Get Well Soon - Listen EP


(Muso's Guide, December 9, 2008)

Single Review

Another day in December, another Christmas release. This time from German singer, songwriter and instrumentalist Konstantin Gropper, aka Get Well Soon. What Christmas songs are made of is anyone’s guess. Will it mention the word ‘Christmas’? Ideally. Should it be packed with comfort and joy? Not necessarily. What about the baby Jesus, should he be in there? You’re not in church now, mate. Get Well Soon do a sterling job of representing the secular side of Christmas, starting with opener ‘Listen! Those Lost At Sea Sing A Song On Christmas Day’. Bringing out the big Radiohead guns, all elegiac lyrics and full of aching wonder, this track easily forges the link between intelligent rock and - bizarrely - festive music. The lyric is beseeching, a crew on the verge of madness - “just believe they’re after us” - giving a sense of disturbed minds, and a removal from reality thanks to the shipwreck. Ho ho ho.

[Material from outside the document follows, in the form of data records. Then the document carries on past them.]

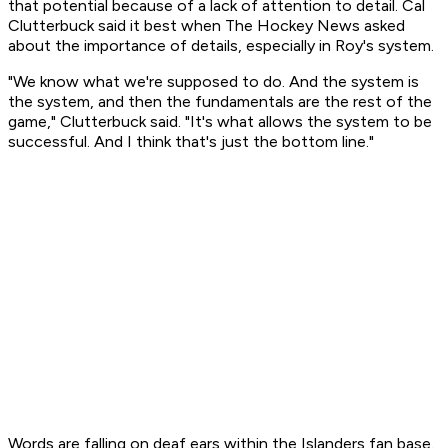
that potential because of a lack of attention to detail. Cal
Clutterbuck said it best when The Hockey News asked
about the importance of details, especially in Roy's system.
"We know what we're supposed to do. And the system is
the system, and then the fundamentals are the rest of the
game," Clutterbuck said. "It's what allows the system to be
successful. And I think that's just the bottom line."
Words are falling on deaf ears within the Islanders fan base.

Second track ‘Christmas in Adventure Parks’ is festivity-laden from the off, complete with Christmas bells and a smattering of Tindersticks, Phantom Planet and Muse - and all the festive fun that entails. But the guitar work is truly enjoyable, and there’s a great tune lingering subtly behind the layers.

On ‘It’s A Race For Our New Home’, there is a foreboding which has been hinted at elsewhere on the EP. Gropper’s vocal reflects mourning, whilst the lyrical matter has taken an evermore darker turn in the nominal ‘race’ - “The first one to own is the first one to kill”. The music takes the form of a dirge, layered with vocals. Told almost like a cautionary folk tale, it strikes a chill into the festive heart. But if that is dark, it’s nothing compared to EP closer ‘We Are Cannibal Corpse’. Beginning with a percussive skeleton scale, this is the most Muse of all the tracks on display here. The choral implications of the start give way to Get Well Soon’s take on ‘Space Dementia’, sharing tempo and drum sounds with that Muse track from 2003’s Origin of Symmetry. Gropper tries something quite special with the backing vocals which makes it just that little bit different, but overall, it’s not an altogether new sound.

As far as festive records go, this is about as seasonal as Christmas Hits From Norman Bates’ Personal Collection but it is beautiful and strange and Get Well Soon are obviously something very special indeed. Cannibal corpses and lost shipwrecked souls - so that’s what Christmas songs are made of.